From People’s World:
“The American middle class is under assault,” the platform declares. After a prior GOP “administration that was bent on destroying unions, the president and the Democratic Party believe in the right to organize” and in “supporting American workers with strong labor laws.”
While platforms are usually filed and forgotten, they are indexes of party principles at that point in time. And a recent academic study showed, surprisingly, that platform promises were later written into law more often than expected.
That makes the Democrats’ strong endorsement of worker rights, while not unexpected, welcome. The Employee Free Choice Act, with the provisions the platform backs, would have helped level the playing field between workers and bosses in organizing drives and in bargaining first contracts. A planned GOP Senate filibuster killed it.
“Democrats believe the right to organize and collective bargaining is a fundamental American value,” the platform says. It pledged the party to fight for “laws that provide a fair process to choose union representation and for increased penalties” for labor law-breakers. Both concepts were key sections of the EFCA.
And the platform declares the party’s opposition to “attacks on collective bargaining that governors and states are undertaking” – a thinly veiled reference to GOP-run state governments that killed collective bargaining rights for public workers (Wisconsin) and tried to do so (Ohio).
Meanwhile, the GOP Party Platform seeks to erode workers’ rights:
Steven Greenhouse of The New York Times says the Republican platform “calls for numerous steps that could significantly weaken America’s labor unions.”
Just what does the platform say about workers’ rights, unions, job safety, wages and more?
It “salutes Republican governors and state legislators” for their efforts to weaken workers’ rights, such as Wisconsin Gov.
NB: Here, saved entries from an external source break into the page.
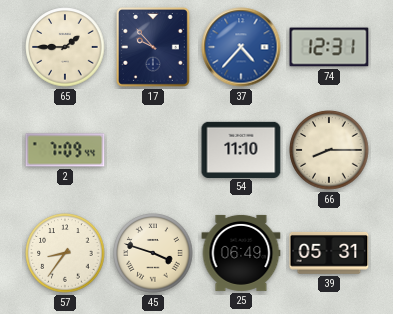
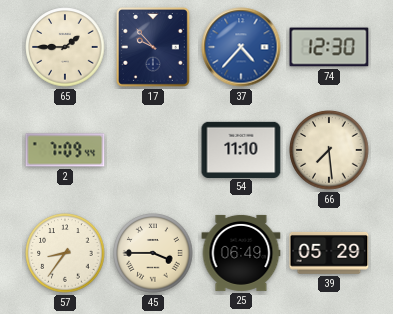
74: 12:31 -> 12:30
66: 8:15 -> 7:29
45: 3:48 -> 3:45
39: 05:31 -> 05:29
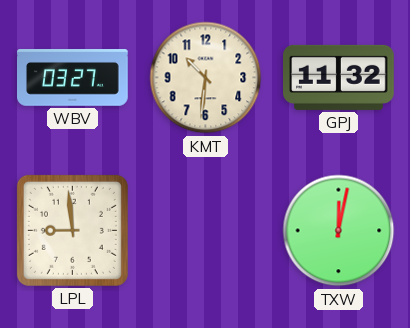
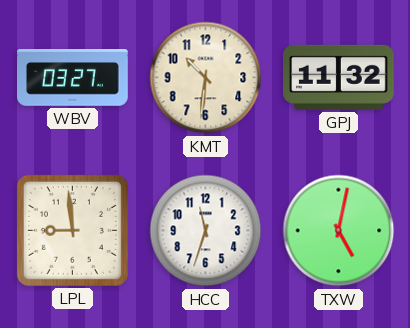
HCC: none -> 11:33
TXW: 12:02 -> 5:02
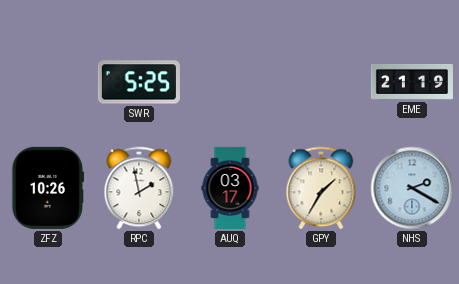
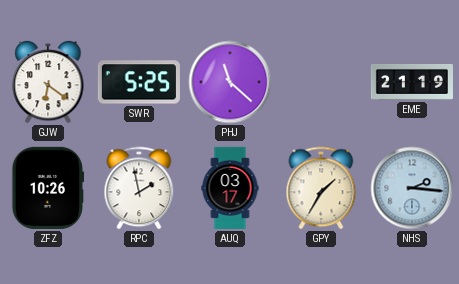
GJW: none -> 6:21
PHJ: none -> 11:22
NHS: 2:20 -> 2:16
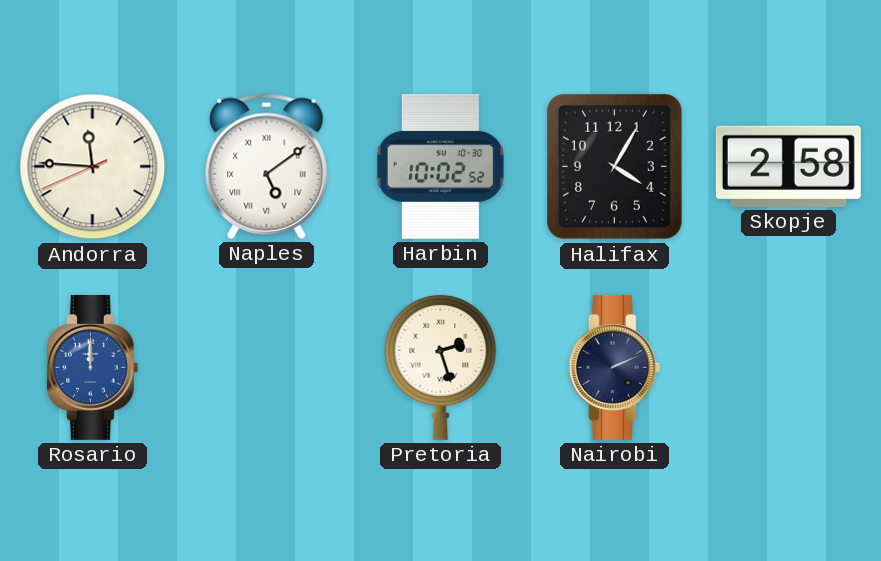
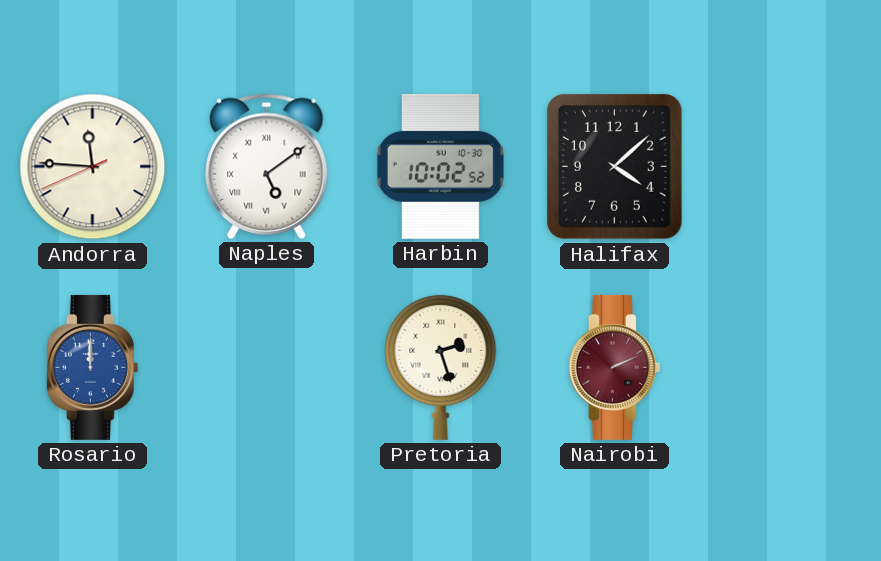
Halifax: 4:05 -> 4:08
Skopje: 2:58 -> none
Nairobi dial: navy -> burgundy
Scott’s Walker’s assault on the public-sector workers and the law he pushed through eliminating their collective bargaining rights.
For the first time ever, the Republican platform calls for national “right to work” for less law. Such laws, says American Rights at Work:
drive down wages, benefits, and overall living standards for everyone…and laws do not create jobs or improve a state’s business climate. Today, workers and employers are allowed to enter into voluntary agreements that allow the workers to choose to join a union by signing recognition cards and if the majority does, the employer will recognize the workers’ choice. The Republican platform calls for banning that practice.